As for your questions, oh, isn't there a lot of New England in me; all that ignoble passion to be didactic that I have to fight with. All that bewilderment as to where Moral Attitude begins and where it shades off into mere Puritan Bossiness. My father is still pure Maine—1880—and I carry all that load of notions to examine and discard or assimilate.

No, I have never been to Peru. Why I chose to graft my thoughts about Luke 13 upon a delightful one-act play by Mérimée,
Le Carrosse du Saint-Sacrement
, I do not know. The Marquesa is my beloved Mme. de Sévigné in a distorting mirror. The bridge is invented, the name borrowed from one of Junipero Serra's missions in California. . . .

It is right and fitting that you cried for a page of mine. How many times I have cried with love or awe or pity while you talked of the Doctor, or Cowper, or Goldsmith.

An Interview

The now celebrated author and former teacher has a visit in France on August 18, 1928, with André Maurois, the distinguished French novelist and biographer. As noted, Wilder is about to take a walking trip with the world heavyweight boxing champion, Gene Tunney.

 

August 18th.—To-day we had a pleasant visit from Thornton Wilder, the American writer, unknown until his recent fame as the author of
The Bridge of San Luis Rey
. An ingenious theme: the old osier bridge of San Luis Rey, near Lima, breaks one day (about the end of the eighteenth century), just when five people were crossing it. Hurled into the ravine, they perish. An old monk who saw the accident wonders why God sanctioned these deaths, and for the strengthening of his faith he proposes to seek out the causes in the lives of these five people. . . . The sobriety of style reminded one of certain French classics, particularly of Mérimée.

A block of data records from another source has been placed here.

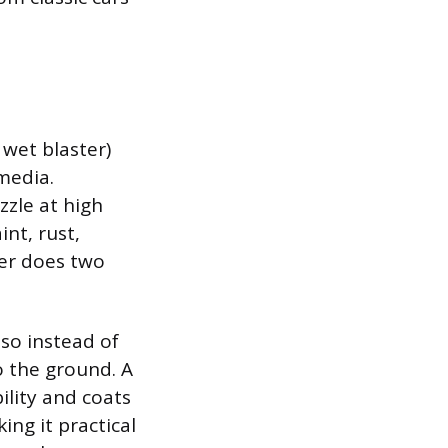
 wet blaster)
media.
zle at high
int, rust,
ter does two
 so instead of
o the ground. A
ility and coats
ing it practical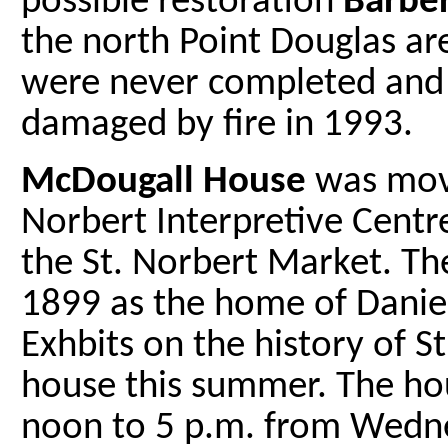
possible restoration
Barbe
the north Point Douglas ar
were never completed and 
damaged by fire in 1993.
McDougall House
was move
Norbert Interpretive Cent
the St. Norbert Market. The
1899 as the home of Daniel
Exhbits on the history of St
house this summer. The ho
noon to 5 p.m. from Wedne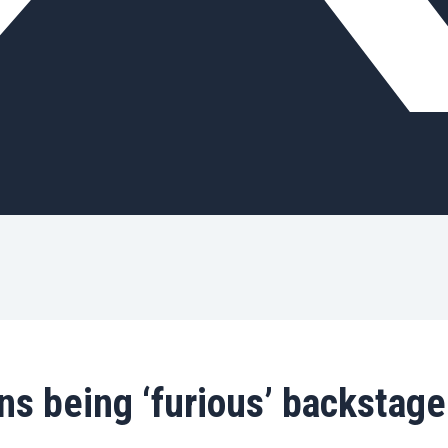
s being ‘furious’ backstage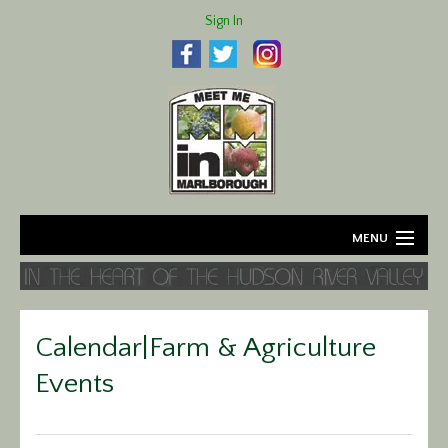
Sign In
MENU
Home
About
Calendar|Farm & Agriculture
Agriculture
Events
Business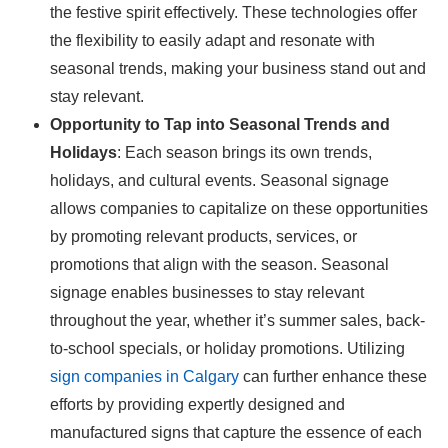
the festive spirit effectively. These technologies offer
the flexibility to easily adapt and resonate with
seasonal trends, making your business stand out and
stay relevant.
Opportunity to Tap into Seasonal Trends and
Holidays
: Each season brings its own trends,
holidays, and cultural events. Seasonal signage
allows companies to capitalize on these opportunities
by promoting relevant products, services, or
promotions that align with the season. Seasonal
signage enables businesses to stay relevant
throughout the year, whether it’s summer sales, back-
to-school specials, or holiday promotions. Utilizing
sign companies in Calgary
can further enhance these
efforts by providing expertly designed and
manufactured signs that capture the essence of each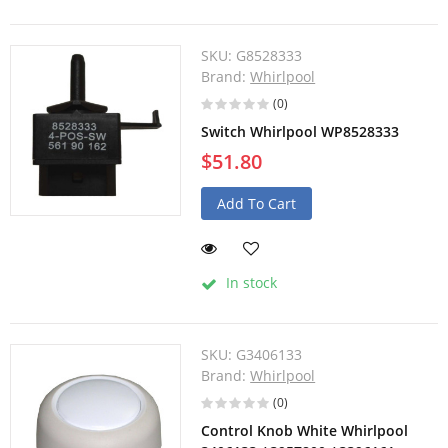
SKU:
G8528333
Brand:
Whirlpool
(0)
Switch Whirlpool WP8528333
$51.80
Add To Cart
In stock
SKU:
G3406133
Brand:
Whirlpool
(0)
Control Knob White Whirlpool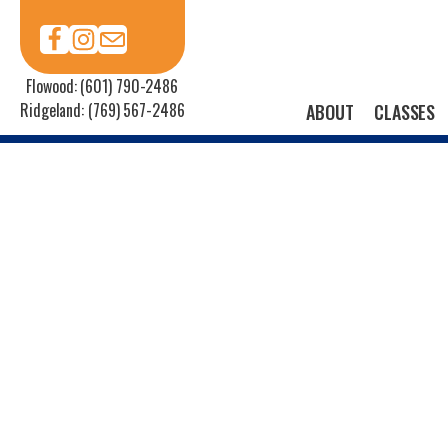
Flowood: (601) 790-2486
Ridgeland: (769) 567-2486
ABOUT
CLASSES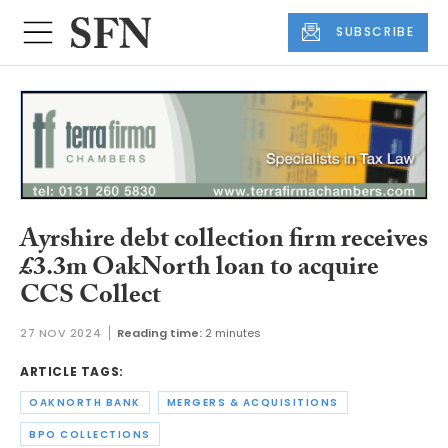
SUBSCRIBE
Ayrshire debt collection firm receives
£3.3m OakNorth loan to acquire
CCS Collect
27 NOV 2024
Reading time:
2 minutes
ARTICLE TAGS:
OAKNORTH BANK
MERGERS & ACQUISITIONS
BPO COLLECTIONS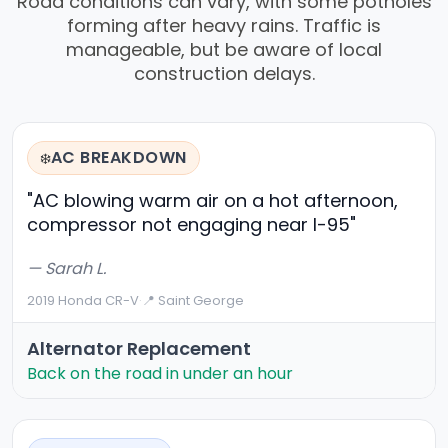
Road conditions can vary, with some potholes
forming after heavy rains. Traffic is
manageable, but be aware of local
construction delays.
AC BREAKDOWN
❄️
"AC blowing warm air on a hot afternoon,
compressor not engaging near I-95"
— Sarah L.
2019 Honda CR-V
·
📍 Saint George
Alternator Replacement
Back on the road in under an hour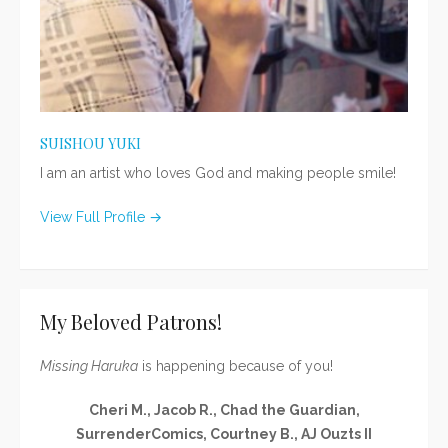
SUISHOU YUKI
I am an artist who loves God and making people smile!
View Full Profile →
My Beloved Patrons!
Missing Haruka
is happening because of you!
Cheri M., Jacob R., Chad the Guardian,
SurrenderComics, Courtney B., AJ Ouzts II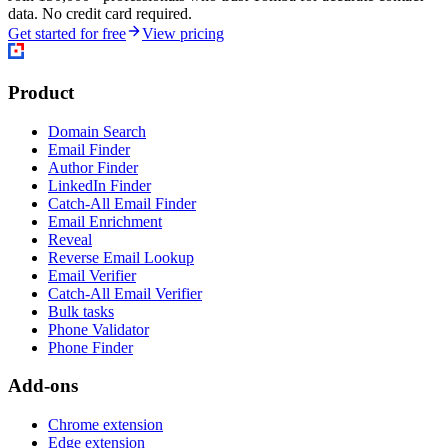
data. No credit card required.
Get started for free
View pricing
Product
Domain Search
Email Finder
Author Finder
LinkedIn Finder
Catch-All Email Finder
Email Enrichment
Reveal
Reverse Email Lookup
Email Verifier
Catch-All Email Verifier
Bulk tasks
Phone Validator
Phone Finder
Add-ons
Chrome extension
Edge extension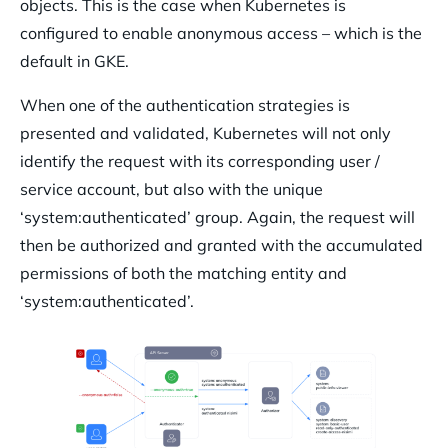
objects. This is the case when Kubernetes is
configured to enable anonymous access – which is the
default in GKE.
When one of the authentication strategies is
presented and validated, Kubernetes will not only
identify the request with its corresponding user /
service account, but also with the unique
‘system:authenticated’ group. Again, the request will
then be authorized and granted with the accumulated
permissions of both the matching entity and
‘system:authenticated’.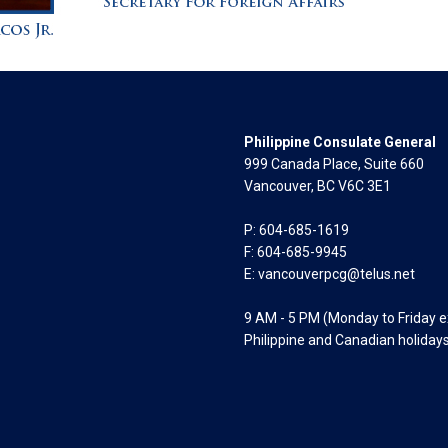
Philippine Consulate General
999 Canada Place, Suite 660
Vancouver, BC V6C 3E1
P: 604-685-1619
F: 604-685-9945
E:
vancouverpcg@telus.net
9 AM - 5 PM (Monday to Friday 
Philippine and Canadian holiday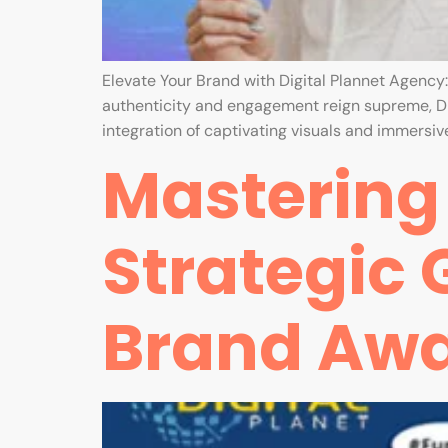
Elevate Your Brand with Digital Plannet Agency
authenticity and engagement reign supreme, Di
integration of captivating visuals and immersive
Mastering 
Strategic 
Brand Aw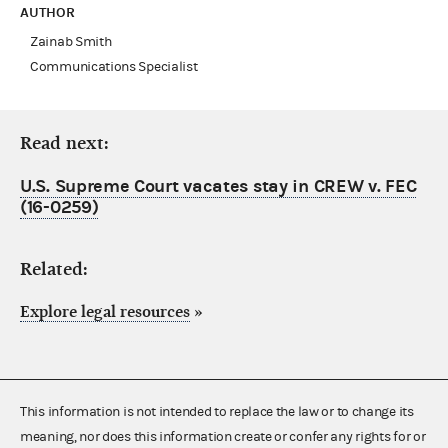
AUTHOR
Zainab Smith
Communications Specialist
Read next:
U.S. Supreme Court vacates stay in CREW v. FEC
(16-0259)
Related:
Explore legal resources
»
This information is not intended to replace the law or to change its
meaning, nor does this information create or confer any rights for or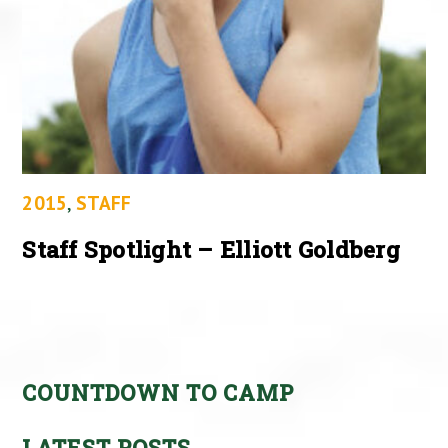
2015
,
STAFF
Staff Spotlight – Elliott Goldberg
COUNTDOWN TO CAMP
LATEST POSTS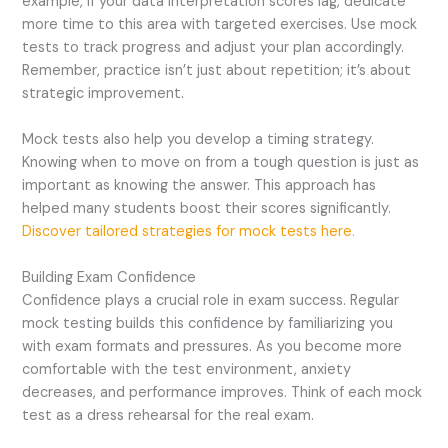
example, if your data interpretation scores lag, dedicate
more time to this area with targeted exercises. Use mock
tests to track progress and adjust your plan accordingly.
Remember, practice isn’t just about repetition; it’s about
strategic improvement.
Mock tests also help you develop a timing strategy.
Knowing when to move on from a tough question is just as
important as knowing the answer. This approach has
helped many students boost their scores significantly.
Discover tailored strategies for mock tests here.
Building Exam Confidence
Confidence plays a crucial role in exam success. Regular
mock testing builds this confidence by familiarizing you
with exam formats and pressures. As you become more
comfortable with the test environment, anxiety
decreases, and performance improves. Think of each mock
test as a dress rehearsal for the real exam.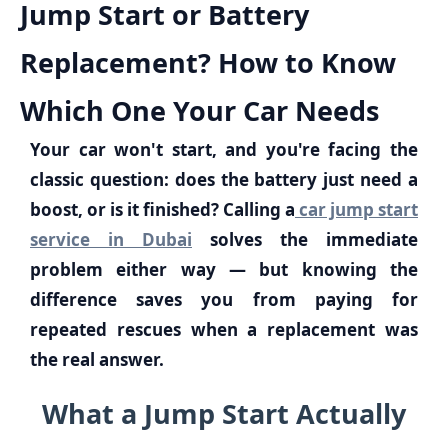
Jump Start or Battery
Replacement? How to Know
Which One Your Car Needs
Your car won't start, and you're facing the
classic question: does the battery just need a
boost, or is it finished? Calling a
car jump start
service in Dubai
solves the immediate
problem either way — but knowing the
difference saves you from paying for
repeated rescues when a replacement was
the real answer.
What a Jump Start Actually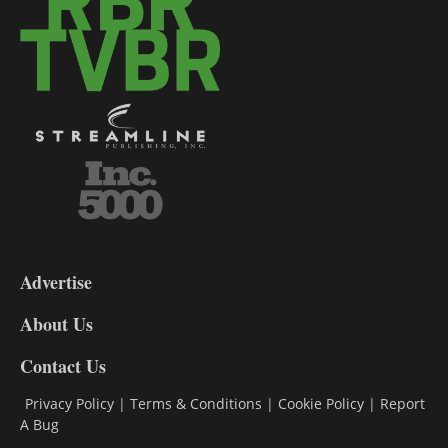
3-
9
Advertise
DL9
DL8
About Us
Contact Us
Privacy Policy
|
Terms & Conditions
|
Cookie Policy
|
Report
A Bug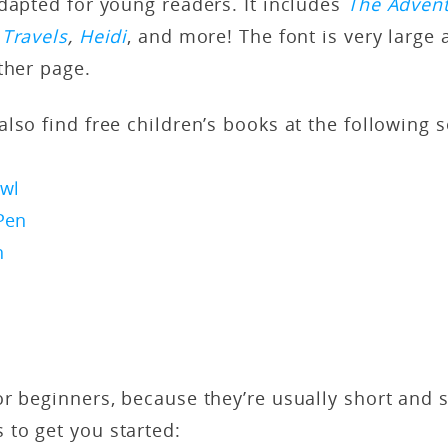
dapted for young readers. It includes
The Advent
 Travels
,
Heidi
, and more! The font is very large 
ther page.
lso find free children’s books at the following 
wl
Pen
n
r beginners, because they’re usually short and 
to get you started: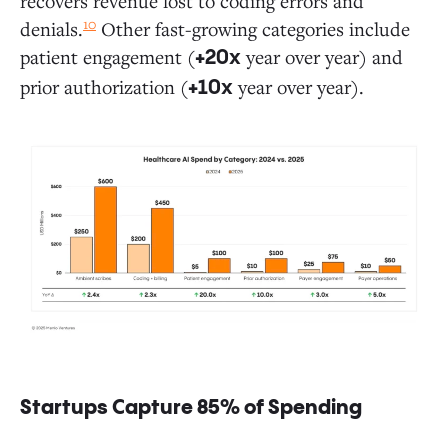
recovers revenue lost to coding errors and
10
denials.
Other fast-growing categories include
patient engagement (
year over year) and
+20x
prior authorization (
year over year).
+10x
Startups Capture 85% of Spending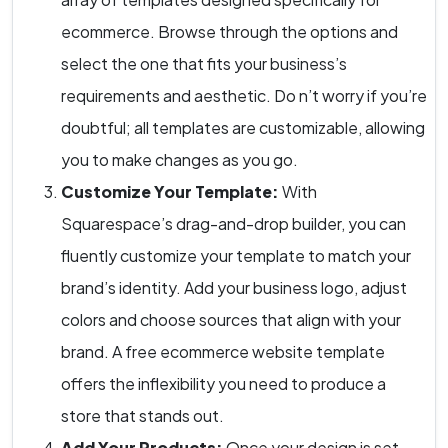
ecommerce. Browse through the options and
select the one that fits your business’s
requirements and aesthetic. Do n’t worry if you’re
doubtful; all templates are customizable, allowing
you to make changes as you go.
Customize Your Template:
With
Squarespace’s drag-and-drop builder, you can
fluently customize your template to match your
brand’s identity. Add your business logo, adjust
colors and choose sources that align with your
brand. A free ecommerce website template
offers the inflexibility you need to produce a
store that stands out.
Add Your Products:
Once your design is set,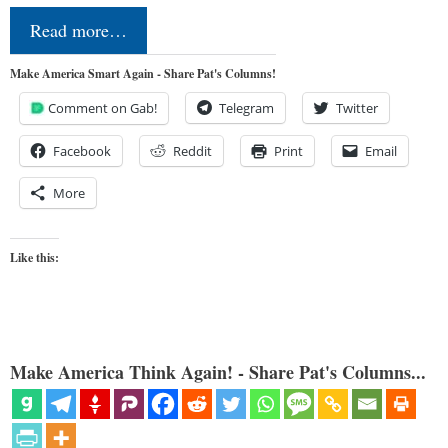
Read more…
Make America Smart Again - Share Pat's Columns!
Comment on Gab!
Telegram
Twitter
Facebook
Reddit
Print
Email
More
Like this:
Make America Think Again! - Share Pat's Columns...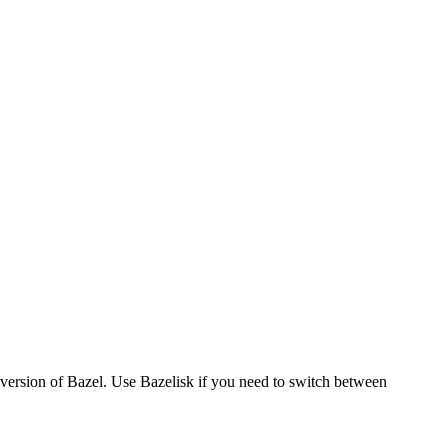
version of Bazel. Use Bazelisk if you need to switch between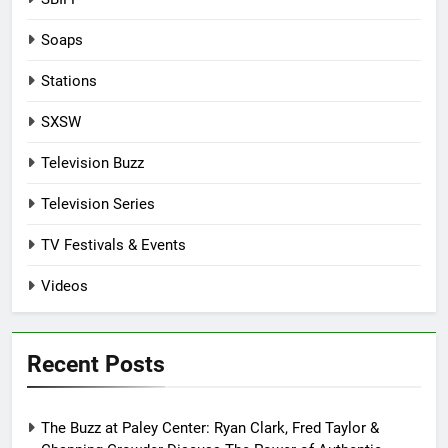
Soaps
Stations
SXSW
Television Buzz
Television Series
TV Festivals & Events
Videos
Recent Posts
The Buzz at Paley Center: Ryan Clark, Fred Taylor &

A charming man, quite young. “I'm thirty,” he told me, “like all writers of twenty-six.” He holds a university post.

“My weakness is that I am too bookish,” he said. “I know little of life. I made the characters of
The Bridge
out of the heroes of books. My Marquesa is the Marquise de Sévigné. In my first novel,
The Cabala
, the hero was Keats. The method has served me well, but I don't want to use it again. I shall not write again before I have actually observed men better.”